- Directed by: A. R. Ramesh
- Screenplay by: A. R. Ramesh
- Story by: E. Ramdoss
- Produced by: A. L. Azhagappan
- Starring: Abbas; Sanghavi; Sruthi Raj;
- Cinematography: S. Kumar
- Edited by: B. S. Vasu–Saleem
- Music by: Sirpy
- Production company: Valli Cine Arts
- Release date: 18 March 1998;
- Running time: 130 minutes
- Country: India
- Language: Tamil

= Ini Ellam Sugame =

Ini Ellam Sugame is a 1998 Indian Tamil-language romance film directed by A. R. Ramesh. The film stars Abbas, Sanghavi and Sruthi Raj, with R. Sundarrajan, Jai Ganesh and K. R. Vatsala playing supporting roles. It was released on 18 March 1998.

== Plot ==

Aravind (Abbas) comes to Chennai to participate in a singing competition. During the competition, Aravind falls in love at first sight with the female spectator Nandhini (Sanghavi) and so does she. He eventually wins the first prize. Aravind and Nandhini want to meet and express their feelings.

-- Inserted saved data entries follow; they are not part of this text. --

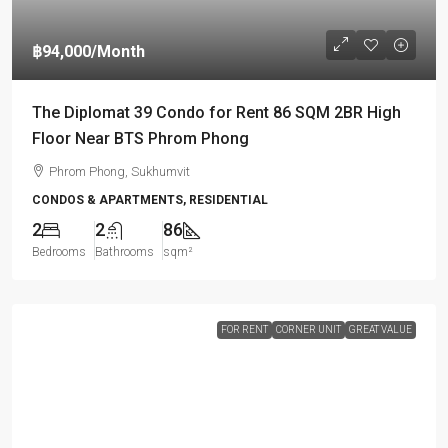
฿94,000
/Month
The Diplomat 39 Condo for Rent 86 SQM 2BR High
Floor Near BTS Phrom Phong
Phrom Phong, Sukhumvit
CONDOS & APARTMENTS, RESIDENTIAL
2
2
86
Bedrooms
Bathrooms
sqm²
FOR RENT
CORNER UNIT
GREAT VALUE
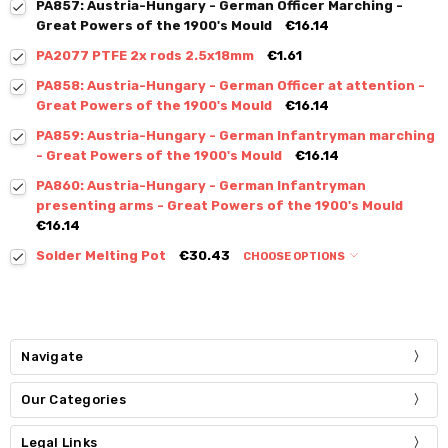
PA857: Austria-Hungary - German Officer Marching -
Great Powers of the 1900's Mould
€16.14
PA2077 PTFE 2x rods 2.5x18mm
€1.61
PA858: Austria-Hungary - German Officer at attention -
Great Powers of the 1900's Mould
€16.14
PA859: Austria-Hungary - German Infantryman marching
- Great Powers of the 1900's Mould
€16.14
PA860: Austria-Hungary - German Infantryman
presenting arms - Great Powers of the 1900's Mould
€16.14
Solder Melting Pot
€30.43
CHOOSE OPTIONS
Navigate
Our Categories
Legal Links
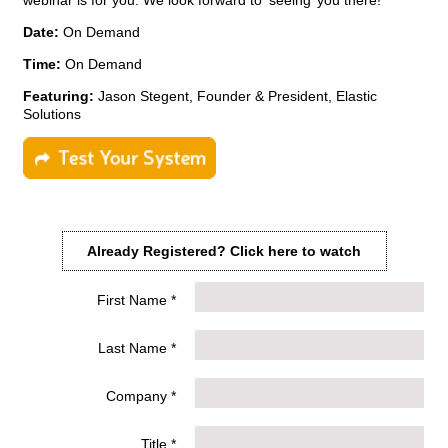
webinar is for you. We look forward to ‘seeing’ you there!
Date:
On Demand
Time:
On Demand
Featuring:
Jason Stegent, Founder & President, Elastic
Solutions
Already Registered?
Click here to watch
First Name *
Last Name *
Company *
Title *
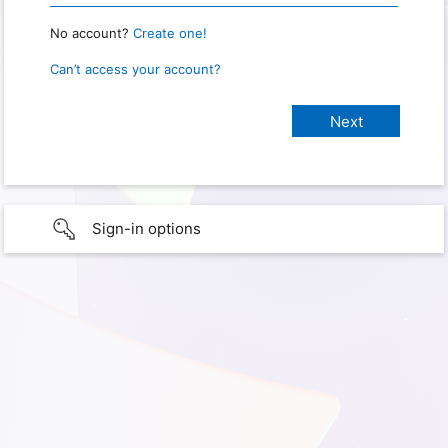
No account?
Create one!
Can’t access your account?
Sign-in options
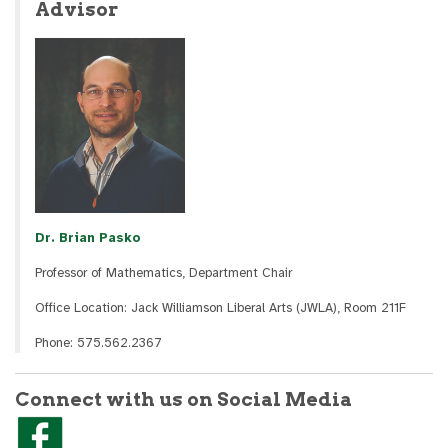
Advisor
Dr. Brian Pasko
Professor of Mathematics, Department Chair
Office Location: Jack Williamson Liberal Arts (JWLA), Room 211F
Phone: 575.562.2367
Connect with us on Social Media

Aravind decides to stay in Chennai to find Nandhini. Meanwhile, he befriends the clever Chennaite Mani (R. Sundarrajan) and his neighbour Nirmala (Shruthi Raj).

Nandhini heads an advertising company. Aravind is hired as a model in her company but Aravind and Nandhini don't express their love. With Aravind's help, Nirmala is also hired in Nandhini's company. Nirmala eventually falls in love with Aravind. What transpires later forms the crux of the story.

==Production==
The film was produced by A. L. Azhagappan. His son Udhaya under his original name Senthilkumar made his acting debut with this film appearing in a small role.
== Soundtrack ==
The soundtrack was composed by Sirpy.

| Song | Singer(s) | Lyrics | Duration |
| "Ae Poongatru" | Mano, Swarnalatha | Arivumathi | 4:29 |
| "Kangalilae" | P. Unni Krishnan, K. S. Chithra | Palani Bharathi | 5:05 |
| "Devi Enakkaha" | Mano | 4:48 |
| "Kudaigal Silirkkum" | Sumangali | 4:55 |
| "Onna Iranda" | Mano, Sirpy | Kalidasan | 5:24 |

== Reception ==
D. S. Ramanujam of The Hindu wrote, "A stale story, made staler by the slip-shod direction of A. R. Ramesh (``Thayagam), who has also penned the screenplay, offers dull hours in Valli Cine Arts, ``Eni Ellam Sukamae. The lead pair Sanghavi and Abbas just go through the movie, the latter still in the infancy stage of acting". Two years after release, the producers were given a ₹5 lakh subsidy by the Tamil Nadu government along with several other films.